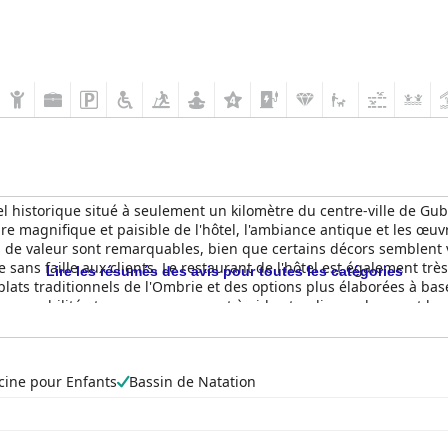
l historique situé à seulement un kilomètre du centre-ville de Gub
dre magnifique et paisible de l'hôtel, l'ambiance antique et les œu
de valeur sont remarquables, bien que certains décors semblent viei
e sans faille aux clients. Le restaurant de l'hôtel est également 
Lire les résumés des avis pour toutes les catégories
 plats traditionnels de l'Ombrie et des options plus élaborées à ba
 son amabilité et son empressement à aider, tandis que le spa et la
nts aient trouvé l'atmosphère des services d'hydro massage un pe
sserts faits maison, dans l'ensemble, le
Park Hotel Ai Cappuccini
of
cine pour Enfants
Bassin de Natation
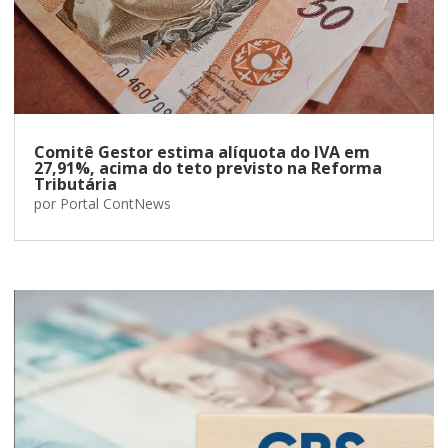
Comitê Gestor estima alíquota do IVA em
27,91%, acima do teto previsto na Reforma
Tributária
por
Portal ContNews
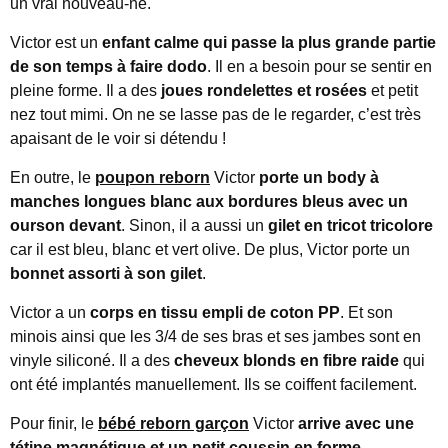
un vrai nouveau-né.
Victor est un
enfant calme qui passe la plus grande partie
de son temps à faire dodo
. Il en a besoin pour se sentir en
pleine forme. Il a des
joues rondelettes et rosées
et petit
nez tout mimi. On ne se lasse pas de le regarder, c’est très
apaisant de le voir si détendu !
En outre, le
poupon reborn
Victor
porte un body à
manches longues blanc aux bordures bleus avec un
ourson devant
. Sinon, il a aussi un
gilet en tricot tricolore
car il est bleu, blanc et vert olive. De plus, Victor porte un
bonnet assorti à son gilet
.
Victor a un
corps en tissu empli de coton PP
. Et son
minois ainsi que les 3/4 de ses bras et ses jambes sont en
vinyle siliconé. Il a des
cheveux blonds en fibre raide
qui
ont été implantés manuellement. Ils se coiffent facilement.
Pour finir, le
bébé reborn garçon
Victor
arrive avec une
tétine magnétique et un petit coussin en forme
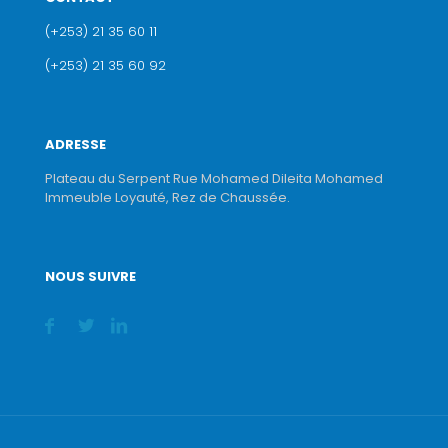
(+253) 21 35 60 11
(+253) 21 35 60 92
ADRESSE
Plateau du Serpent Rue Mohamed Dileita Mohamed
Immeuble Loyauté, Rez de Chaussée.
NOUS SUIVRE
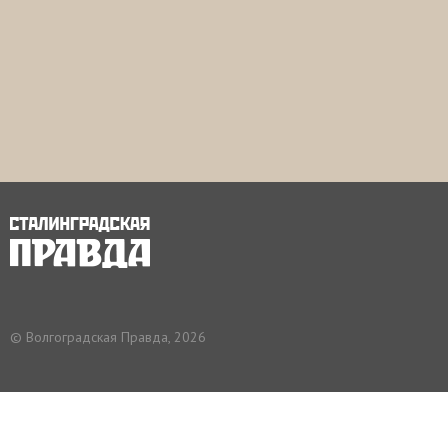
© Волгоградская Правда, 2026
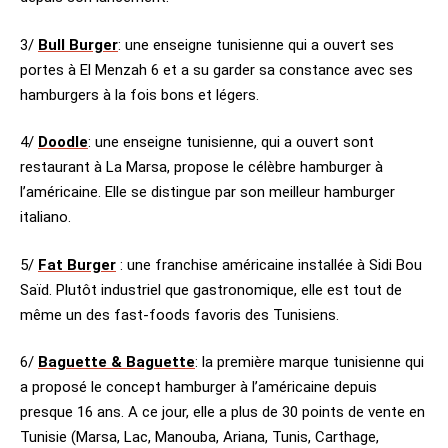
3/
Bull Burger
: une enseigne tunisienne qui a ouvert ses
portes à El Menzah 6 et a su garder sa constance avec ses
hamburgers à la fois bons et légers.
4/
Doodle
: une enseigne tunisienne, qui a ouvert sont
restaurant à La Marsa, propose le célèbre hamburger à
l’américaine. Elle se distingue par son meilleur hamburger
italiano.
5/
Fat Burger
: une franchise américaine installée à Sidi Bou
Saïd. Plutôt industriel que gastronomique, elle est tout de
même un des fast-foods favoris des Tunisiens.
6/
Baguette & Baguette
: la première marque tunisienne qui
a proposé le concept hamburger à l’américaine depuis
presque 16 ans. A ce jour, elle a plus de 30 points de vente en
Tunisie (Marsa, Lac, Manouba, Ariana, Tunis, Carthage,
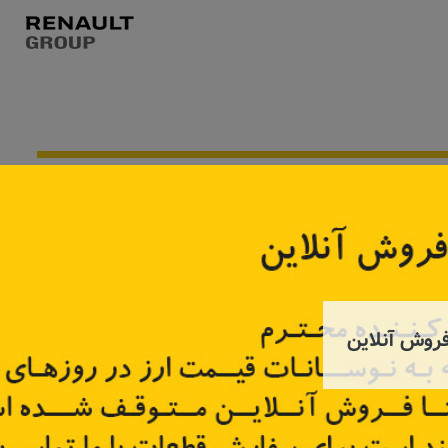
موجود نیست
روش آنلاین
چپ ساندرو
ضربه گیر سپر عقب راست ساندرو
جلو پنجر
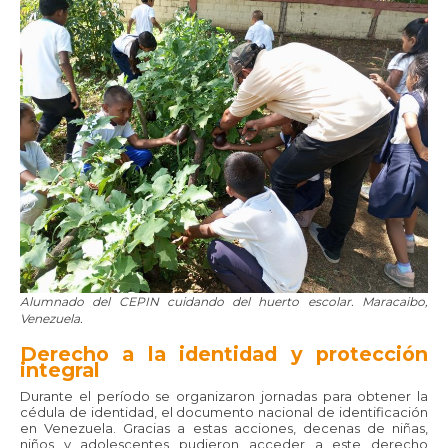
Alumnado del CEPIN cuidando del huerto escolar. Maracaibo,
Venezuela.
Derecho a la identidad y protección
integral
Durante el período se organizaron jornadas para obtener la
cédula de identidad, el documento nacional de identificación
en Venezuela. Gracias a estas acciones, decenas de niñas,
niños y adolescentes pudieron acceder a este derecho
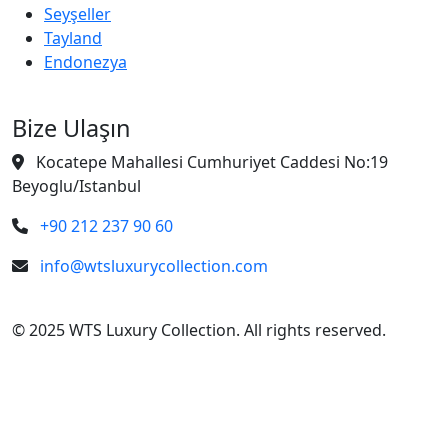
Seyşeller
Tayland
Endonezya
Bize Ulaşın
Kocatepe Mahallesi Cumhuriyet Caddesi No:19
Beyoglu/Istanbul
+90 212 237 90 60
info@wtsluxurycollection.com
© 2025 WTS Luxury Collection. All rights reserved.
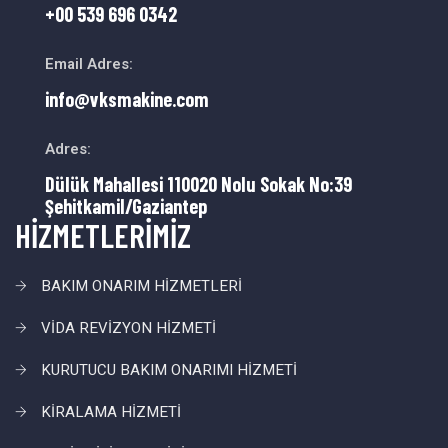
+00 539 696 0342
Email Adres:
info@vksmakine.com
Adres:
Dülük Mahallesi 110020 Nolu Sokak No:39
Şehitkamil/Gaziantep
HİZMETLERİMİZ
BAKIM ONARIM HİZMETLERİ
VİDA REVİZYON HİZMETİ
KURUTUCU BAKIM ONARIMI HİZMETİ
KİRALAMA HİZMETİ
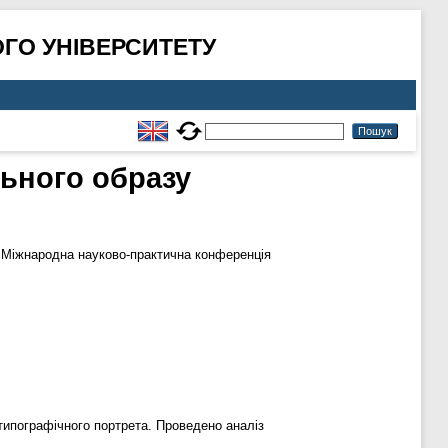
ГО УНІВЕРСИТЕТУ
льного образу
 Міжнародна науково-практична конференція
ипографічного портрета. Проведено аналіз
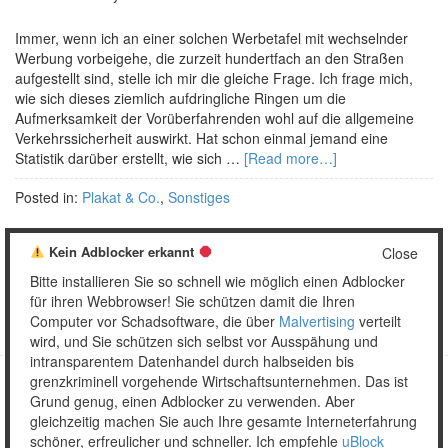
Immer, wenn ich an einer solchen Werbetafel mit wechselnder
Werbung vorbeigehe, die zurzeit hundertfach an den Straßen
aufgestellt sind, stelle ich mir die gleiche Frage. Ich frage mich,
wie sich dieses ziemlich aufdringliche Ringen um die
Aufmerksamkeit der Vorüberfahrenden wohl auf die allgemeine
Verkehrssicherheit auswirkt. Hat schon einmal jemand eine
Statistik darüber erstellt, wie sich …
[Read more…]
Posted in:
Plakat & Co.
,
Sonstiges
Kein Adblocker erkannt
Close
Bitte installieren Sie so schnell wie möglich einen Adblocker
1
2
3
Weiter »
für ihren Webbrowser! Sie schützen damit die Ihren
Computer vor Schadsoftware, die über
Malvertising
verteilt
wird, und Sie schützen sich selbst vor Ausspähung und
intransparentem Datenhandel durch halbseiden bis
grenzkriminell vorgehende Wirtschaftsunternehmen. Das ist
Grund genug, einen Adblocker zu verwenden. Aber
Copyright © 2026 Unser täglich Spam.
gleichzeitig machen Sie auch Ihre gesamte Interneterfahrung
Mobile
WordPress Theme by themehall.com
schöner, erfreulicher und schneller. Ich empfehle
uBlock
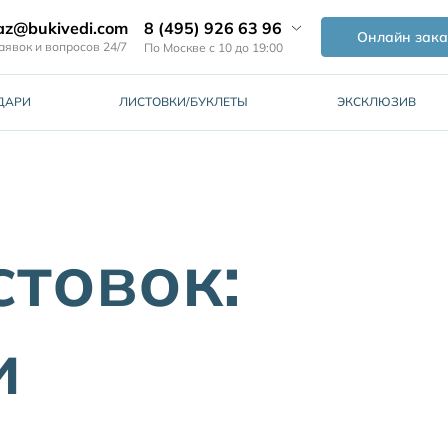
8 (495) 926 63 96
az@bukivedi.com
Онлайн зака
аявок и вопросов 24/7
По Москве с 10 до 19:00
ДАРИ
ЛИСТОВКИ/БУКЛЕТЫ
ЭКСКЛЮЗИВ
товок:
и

--

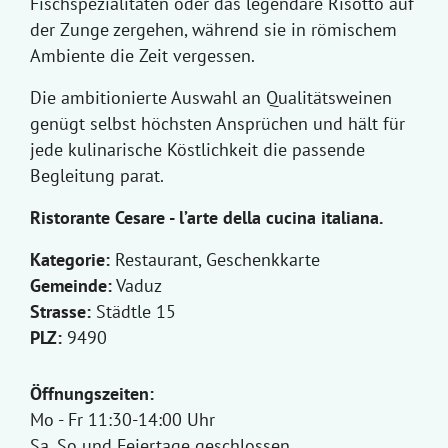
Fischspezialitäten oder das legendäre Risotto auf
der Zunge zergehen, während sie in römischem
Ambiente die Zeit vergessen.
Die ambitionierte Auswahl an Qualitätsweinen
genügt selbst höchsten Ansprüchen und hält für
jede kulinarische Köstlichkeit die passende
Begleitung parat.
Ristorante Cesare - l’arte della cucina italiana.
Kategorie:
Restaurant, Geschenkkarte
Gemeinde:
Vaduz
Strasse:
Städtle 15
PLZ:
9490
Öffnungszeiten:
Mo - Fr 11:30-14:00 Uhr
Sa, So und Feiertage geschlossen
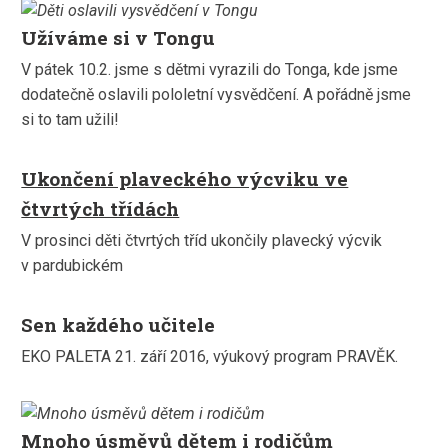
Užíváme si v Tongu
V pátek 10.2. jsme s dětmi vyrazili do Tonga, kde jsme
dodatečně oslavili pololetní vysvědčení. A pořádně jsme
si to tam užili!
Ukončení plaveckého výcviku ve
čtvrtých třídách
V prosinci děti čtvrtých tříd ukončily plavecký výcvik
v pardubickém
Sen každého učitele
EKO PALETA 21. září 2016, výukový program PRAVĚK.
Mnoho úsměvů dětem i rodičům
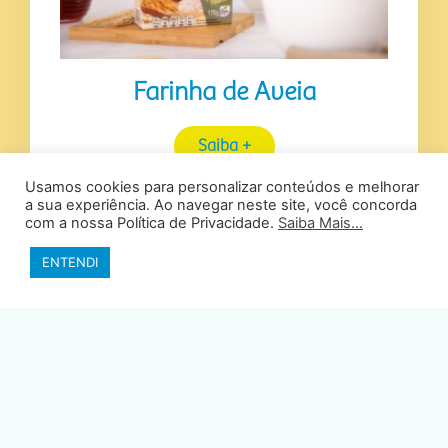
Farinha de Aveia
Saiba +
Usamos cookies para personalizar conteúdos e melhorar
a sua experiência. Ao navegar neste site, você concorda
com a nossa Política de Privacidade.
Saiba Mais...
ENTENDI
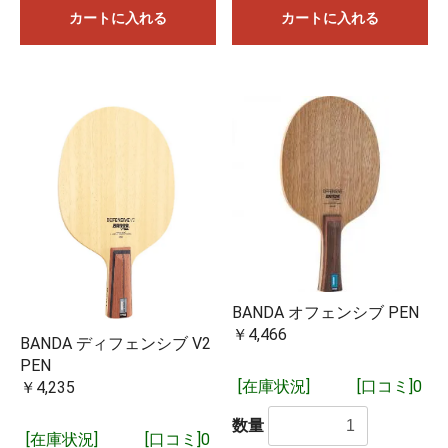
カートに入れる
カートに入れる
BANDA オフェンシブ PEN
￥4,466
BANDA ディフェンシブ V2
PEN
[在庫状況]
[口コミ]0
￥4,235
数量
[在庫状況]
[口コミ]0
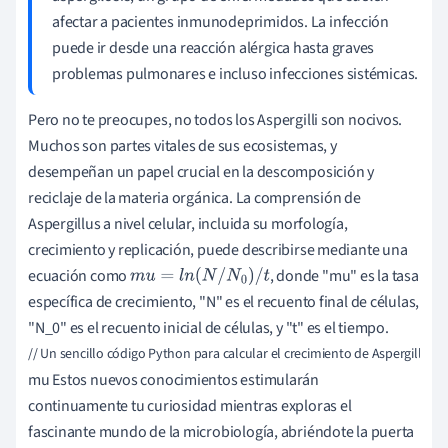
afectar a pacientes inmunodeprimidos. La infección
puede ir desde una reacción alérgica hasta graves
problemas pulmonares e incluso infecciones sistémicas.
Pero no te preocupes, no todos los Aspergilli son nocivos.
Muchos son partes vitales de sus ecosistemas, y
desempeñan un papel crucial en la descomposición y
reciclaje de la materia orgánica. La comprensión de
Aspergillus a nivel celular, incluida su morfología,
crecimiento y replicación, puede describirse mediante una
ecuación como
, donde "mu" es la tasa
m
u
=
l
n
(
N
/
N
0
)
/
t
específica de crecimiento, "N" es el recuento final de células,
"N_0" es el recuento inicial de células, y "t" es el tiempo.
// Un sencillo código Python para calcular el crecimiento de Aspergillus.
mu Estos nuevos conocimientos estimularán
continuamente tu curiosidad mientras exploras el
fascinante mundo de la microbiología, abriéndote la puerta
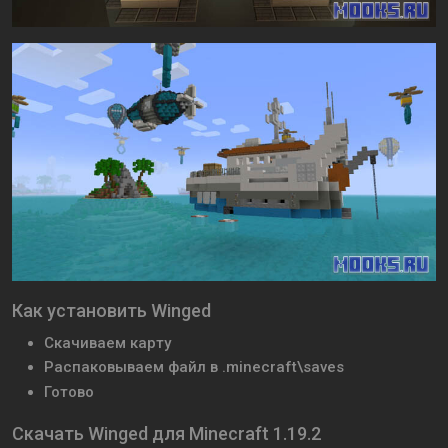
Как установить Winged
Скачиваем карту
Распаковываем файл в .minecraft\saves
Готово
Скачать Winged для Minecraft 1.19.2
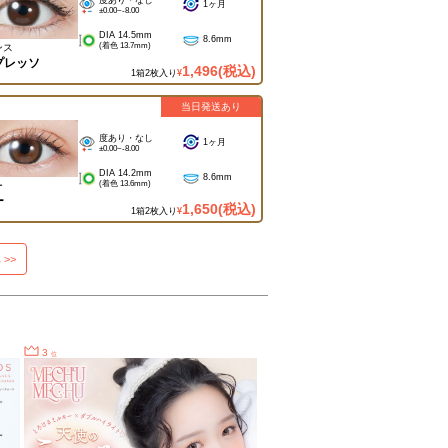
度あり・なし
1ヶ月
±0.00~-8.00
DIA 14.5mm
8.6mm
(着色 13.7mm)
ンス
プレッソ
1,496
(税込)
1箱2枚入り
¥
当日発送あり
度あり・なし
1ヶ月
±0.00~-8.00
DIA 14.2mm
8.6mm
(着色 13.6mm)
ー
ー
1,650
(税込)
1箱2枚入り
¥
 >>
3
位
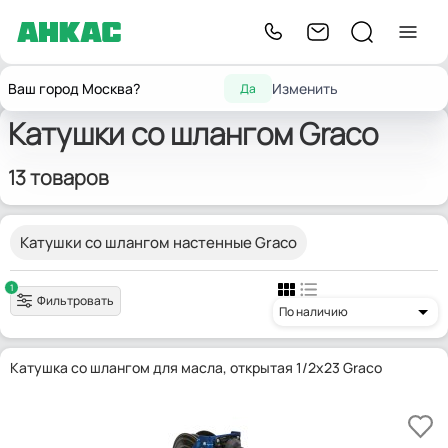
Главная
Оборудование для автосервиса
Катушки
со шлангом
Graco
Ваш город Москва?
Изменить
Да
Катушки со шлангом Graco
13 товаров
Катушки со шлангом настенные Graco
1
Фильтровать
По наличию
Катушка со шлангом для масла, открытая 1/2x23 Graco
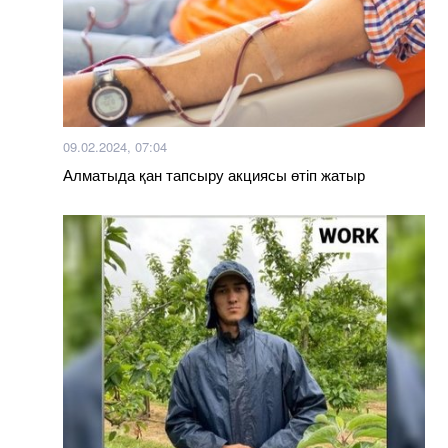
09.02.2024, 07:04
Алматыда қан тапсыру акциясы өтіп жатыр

What to work on ::
Everything from the line above that contains "der Zunge zergehen, während sie in römischem" down to the line that contains "Usamos cookies para" must be reproduced exactly, both ends included. Omit the pictures.

Written response ::
der Zunge zergehen, während sie in römischem
Ambiente die Zeit vergessen.
Die ambitionierte Auswahl an Qualitätsweinen
genügt selbst höchsten Ansprüchen und hält für
jede kulinarische Köstlichkeit die passende
Begleitung parat.
Ristorante Cesare - l’arte della cucina italiana.
Kategorie:
Restaurant, Geschenkkarte
Gemeinde:
Vaduz
Strasse:
Städtle 15
PLZ:
9490
Öffnungszeiten:
Mo - Fr 11:30-14:00 Uhr
Sa, So und Feiertage geschlossen
Užíváme si v Tongu
V pátek 10.2. jsme s dětmi vyrazili do Tonga, kde jsme
dodatečně oslavili pololetní vysvědčení. A pořádně jsme
si to tam užili!
Ukončení plaveckého výcviku ve
čtvrtých třídách
V prosinci děti čtvrtých tříd ukončily plavecký výcvik
v pardubickém
Sen každého učitele
EKO PALETA 21. září 2016, výukový program PRAVĚK.
Mnoho úsměvů dětem i rodičům
Farinha de Aveia
Saiba +
Usamos cookies para personalizar conteúdos e melhorar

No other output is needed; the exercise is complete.